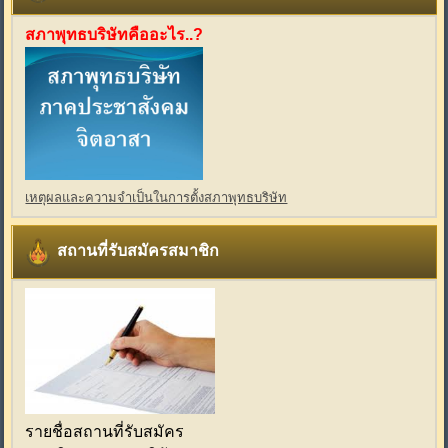
สภาพุทธบริษัทคืออะไร..?
เหตุผลและความจำเป็นในการตั้งสภาพุทธบริษัท
สถานที่รับสมัครสมาชิก
รายชื่อสถานที่รับสมัคร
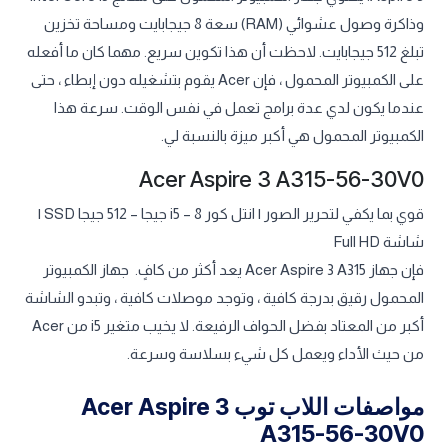
وذاكرة وصول عشوائي (RAM) سعة 8 جيجابايت ومساحة تخزين
تبلغ 512 جيجابايت. لاحظت أن هذا تكوين سريع. مهما كان ما أفعله
على الكمبيوتر المحمول ، فإن Acer يقوم بتشغيله دون إبطاء ، حتى
عندما يكون لدي عدة برامج تعمل في نفس الوقت. سرعة هذا
الكمبيوتر المحمول هي أكبر ميزة بالنسبة لي.
Acer Aspire 3 A315-56-30V0
قوي بما يكفي لتحرير الصور | انتل كور i5 – 8 جيجا – 512 جيجا SSD |
شاشة Full HD
فإن جهاز Acer Aspire 3 A315 يعد أكثر من كافٍ. جهاز الكمبيوتر
المحمول رقيق بدرجة كافية ، وتوجد موصلات كافية ، وتبدو الشاشة
أكبر من المعتاد بفضل الحواف الرفيعة. لا يخيب متغير i5 من Acer
من حيث الأداء ويعمل كل شيء بسلاسة وسرعة.
مواصفات اللاب توب Acer Aspire 3
A315-56-30V0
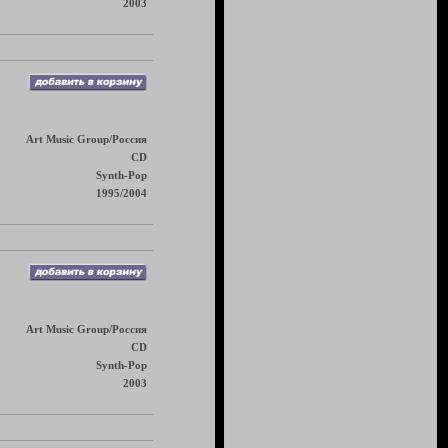
2003
Art Music Group/Россия
CD
Synth-Pop
1995/2004
Art Music Group/Россия
CD
Synth-Pop
2003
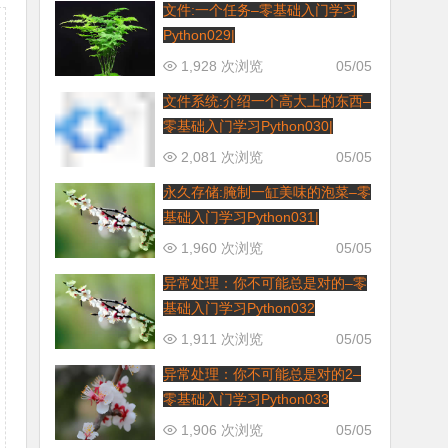
文件:一个任务–零基础入门学习
Python029|
1,928 次浏览
05/05
文件系统:介绍一个高大上的东西–
零基础入门学习Python030|
2,081 次浏览
05/05
永久存储:腌制一缸美味的泡菜–零
基础入门学习Python031|
1,960 次浏览
05/05
异常处理：你不可能总是对的–零
基础入门学习Python032
1,911 次浏览
05/05
异常处理：你不可能总是对的2–
零基础入门学习Python033
1,906 次浏览
05/05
◇ ◇ ◇ ◇ ◇
- PROBLEM TO SOLVE: Copy every record verbatim while leaving each picture out.

- SOLUTION:
สภาพุทธบริษัทคืออะไร..?
เหตุผลและความจำเป็นในการตั้งสภาพุทธบริษัท
สถานที่รับสมัครสมาชิก
รายชื่อสถานที่รับสมัคร
وذاكرة وصول عشوائي (RAM) سعة 8 جيجابايت ومساحة تخزين
تبلغ 512 جيجابايت. لاحظت أن هذا تكوين سريع. مهما كان ما أفعله
على الكمبيوتر المحمول ، فإن Acer يقوم بتشغيله دون إبطاء ، حتى
عندما يكون لدي عدة برامج تعمل في نفس الوقت. سرعة هذا
الكمبيوتر المحمول هي أكبر ميزة بالنسبة لي.
Acer Aspire 3 A315-56-30V0
قوي بما يكفي لتحرير الصور | انتل كور i5 – 8 جيجا – 512 جيجا SSD |
شاشة Full HD
فإن جهاز Acer Aspire 3 A315 يعد أكثر من كافٍ. جهاز الكمبيوتر
المحمول رقيق بدرجة كافية ، وتوجد موصلات كافية ، وتبدو الشاشة
أكبر من المعتاد بفضل الحواف الرفيعة. لا يخيب متغير i5 من Acer
من حيث الأداء ويعمل كل شيء بسلاسة وسرعة.
مواصفات اللاب توب Acer Aspire 3
A315-56-30V0
2003
Art Music Group/Россия
CD
Synth-Pop
1995/2004
Art Music Group/Россия
CD
Synth-Pop
2003
文件:一个任务–零基础入门学习
Python029|
1,928 次浏览
05/05
文件系统:介绍一个高大上的东西–
零基础入门学习Python030|
2,081 次浏览
05/05
永久存储:腌制一缸美味的泡菜–零
基础入门学习Python031|
1,960 次浏览
05/05
异常处理：你不可能总是对的–零
基础入门学习Python032
1,911 次浏览
05/05
异常处理：你不可能总是对的2–
零基础入门学习Python033
1,906 次浏览
05/05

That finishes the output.